Melina Ignazzi knows how to overcome obstacles – after all, she’s a technology teacher in a classroom without Internet access. She knows how to #HacktheClassroom, and was even a winner in our recent Class Hacks Challenge. But Ignazzi’s enthusiasm for both teaching and learning, along with her commitment to making a difference for her students, set her apart.

“The moment I feel proudest to be an educator is every single time my students tell me that I am the best EFL teacher they have ever had,” Ignazzi tells us. “Every time I hear these words my heart just jumps with joy. The same happens to me when they finally understand a concept or an idea that was difficult for them (and they go, ‘Ooooh!’). Those are the moments that make me love my job even more.”

One of her most recent projects, The Green Notebook, was presented at the E2 Educator Exchange in Budapest. The project connected her class to one in Indonesia to highlight environmental issues. Using OneNote, her students worked on the project at home, and she was thrilled with the outcome.

“The results were amazing,” Ignazzi says. “On the one hand, because my students, despite of the fact that they had to work without any teacher’s guidance, were engaged and worked really hard. And on the other hand, not only did they learn about the other country’s culture and environmental problems, but they were also trained in soft or 21st century skills — mainly communication, collaboration, citizenship, critical thinking, creativity and self-regulation.”

But her students weren’t the only ones who benefitted from the lesson.

“The most important thing I learned from The Green Notebook,” Ignazzi says, “is that the only resources you need to make a difference are the human ones. We did not have Internet at school, not even computers! Technology and material resources in general are one of the many things that state education lacks in my country. However, we succeeded in doing something different, and for the best.”

In today’s Daily Edventure, Melina Ignazzi shares her can-do philosophy and hopes for the future. Enjoy!

What inspired you to become an educator?

I was always good at explaining things. Since I was in primary school, I stood out at making my classmates understand things they didn’t, but that I did. And that felt great. Then, in high school, I usually got together in some classmate’s house or I even invited them home to explain different subjects to them.

When I was in 6th grade, I had this wonderful EFL teacher. I already loved teaching. But thanks to her, I also realized that I loved the English language. It just was so easy for me to learn it. So that was the moment when I decided, being only 11 years old, that I wanted to become an EFL teacher. Then, as years passed by, I also got into education in general. That was when I decided to get a degree in the field, which later turned into this passion I have for educational technology.

What was a defining moment in your career when you felt proudest to be an educator?

Maybe the first specific moment when there was an impact in my career was the first time that my work was recognized. This happened in 2013, when Microsoft-Intel Argentina awarded one of my projects.

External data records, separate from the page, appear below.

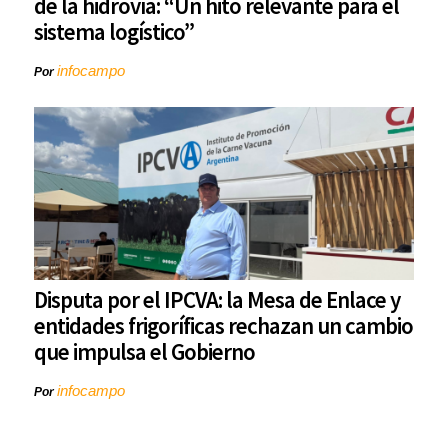
de la hidrovía: “Un hito relevante para el
sistema logístico”
infocampo
Por
Disputa por el IPCVA: la Mesa de Enlace y
entidades frigoríficas rechazan un cambio
que impulsa el Gobierno
infocampo
Por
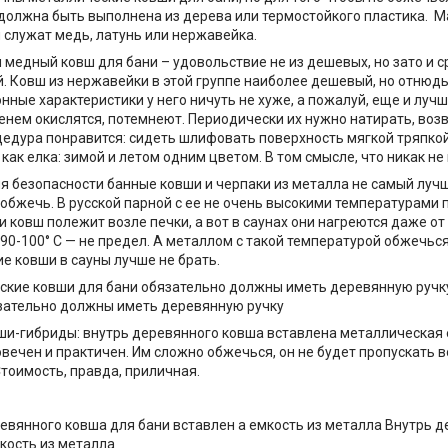
должна быть выполнена из дерева или термостойкого пластика. 
 служат медь, латунь или нержавейка.
 медный ковш для бани – удовольствие не из дешевых, но зато и с
. Ковш из нержавейки в этой группе наиболее дешевый, но отнюдь
нные характеристики у него ничуть не хуже, а пожалуй, еще и луч
енем окислятся, потемнеют. Периодически их нужно натирать, воз
цедура понравится: сидеть шлифовать поверхность мягкой тряпкой
как елка: зимой и летом одним цветом. В том смысле, что никак не
ия безопасности банные ковши и черпаки из металла не самый лучш
 обжечь. В русской парной с ее не очень высокими температурами
и ковш полежит возле печки, а вот в саунах они нагреются даже от
90-100° C — не предел. А металлом с такой температурой обжечься
е ковши в сауны лучше не брать.
зательно должны иметь деревянную ручку
ши-гибриды: внутрь деревянного ковша вставлена металлическая 
овечен и практичен. Им сложно обжечься, он не будет пропускать 
Стоимость, правда, приличная.
Внутрь д
кость из металла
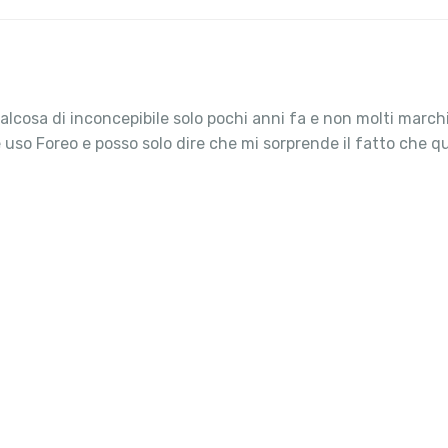
alcosa di inconcepibile solo pochi anni fa e non molti march
o Foreo e posso solo dire che mi sorprende il fatto che qua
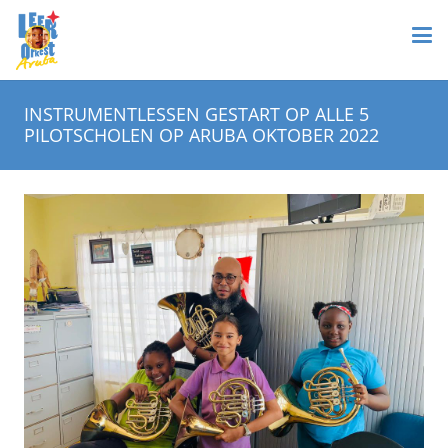
INSTRUMENTLESSEN GESTART OP ALLE 5
PILOTSCHOLEN OP ARUBA OKTOBER 2022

And of course, there is was E2 in Budapest! The project I took there will be awarded soon by an international organization (known by the acronym “OEI”). All these recognitions are important, as they imply that you are on the right track as regards your teaching practices.

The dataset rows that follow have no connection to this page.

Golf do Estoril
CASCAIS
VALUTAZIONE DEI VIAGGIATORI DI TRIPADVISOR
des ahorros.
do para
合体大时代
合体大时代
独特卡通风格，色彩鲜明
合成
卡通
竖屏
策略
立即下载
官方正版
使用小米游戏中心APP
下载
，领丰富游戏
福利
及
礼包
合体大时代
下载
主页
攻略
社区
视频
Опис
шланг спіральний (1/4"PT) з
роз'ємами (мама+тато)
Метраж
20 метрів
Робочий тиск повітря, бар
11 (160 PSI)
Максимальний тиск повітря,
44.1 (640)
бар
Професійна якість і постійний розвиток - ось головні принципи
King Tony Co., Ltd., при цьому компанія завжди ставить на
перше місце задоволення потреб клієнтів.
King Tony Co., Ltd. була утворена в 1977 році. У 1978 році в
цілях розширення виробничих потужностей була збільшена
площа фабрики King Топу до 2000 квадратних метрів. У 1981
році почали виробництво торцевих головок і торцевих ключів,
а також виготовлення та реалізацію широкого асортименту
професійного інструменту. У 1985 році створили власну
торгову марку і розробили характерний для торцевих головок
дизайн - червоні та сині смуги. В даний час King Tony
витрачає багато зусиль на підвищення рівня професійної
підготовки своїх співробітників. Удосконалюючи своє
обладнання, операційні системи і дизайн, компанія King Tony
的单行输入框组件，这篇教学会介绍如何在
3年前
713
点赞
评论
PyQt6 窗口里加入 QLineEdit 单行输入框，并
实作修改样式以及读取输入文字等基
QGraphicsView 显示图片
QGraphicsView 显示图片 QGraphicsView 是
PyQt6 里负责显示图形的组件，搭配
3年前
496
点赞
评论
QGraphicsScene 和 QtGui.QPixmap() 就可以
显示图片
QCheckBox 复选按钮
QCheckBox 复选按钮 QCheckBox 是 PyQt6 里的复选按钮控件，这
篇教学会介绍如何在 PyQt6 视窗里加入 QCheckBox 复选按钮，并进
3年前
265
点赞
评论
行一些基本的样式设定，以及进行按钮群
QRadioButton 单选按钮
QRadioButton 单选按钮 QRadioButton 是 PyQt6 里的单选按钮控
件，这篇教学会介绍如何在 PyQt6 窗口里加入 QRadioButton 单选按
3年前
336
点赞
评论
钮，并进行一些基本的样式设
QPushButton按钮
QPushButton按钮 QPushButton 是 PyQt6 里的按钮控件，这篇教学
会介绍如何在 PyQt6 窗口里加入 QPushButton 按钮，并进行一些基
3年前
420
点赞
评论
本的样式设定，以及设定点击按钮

Why do you feel passionate about innovation and technology in the classroom?

I feel passionate about innovation and technology in the classroom because I believe that school as we know it today is becoming obsolete. Students are not learning everything they need in order to live either in our current society or in the one that is coming.

Whether it’s a day-to-day challenge or larger problem, what’s the biggest obstacle you or your country or region has had to overcome, or will have to overcome, to ensure a quality education for students?

I think the biggest obstacle my country will have to overcome to ensure a quality education for students is one of access, not only in terms of connectivity, but also in terms of meaningful and innovative pedagogical curriculums. Technology is still seen as a threat, as a synonym for students getting distracted. Even fun is sometimes seen as an enemy!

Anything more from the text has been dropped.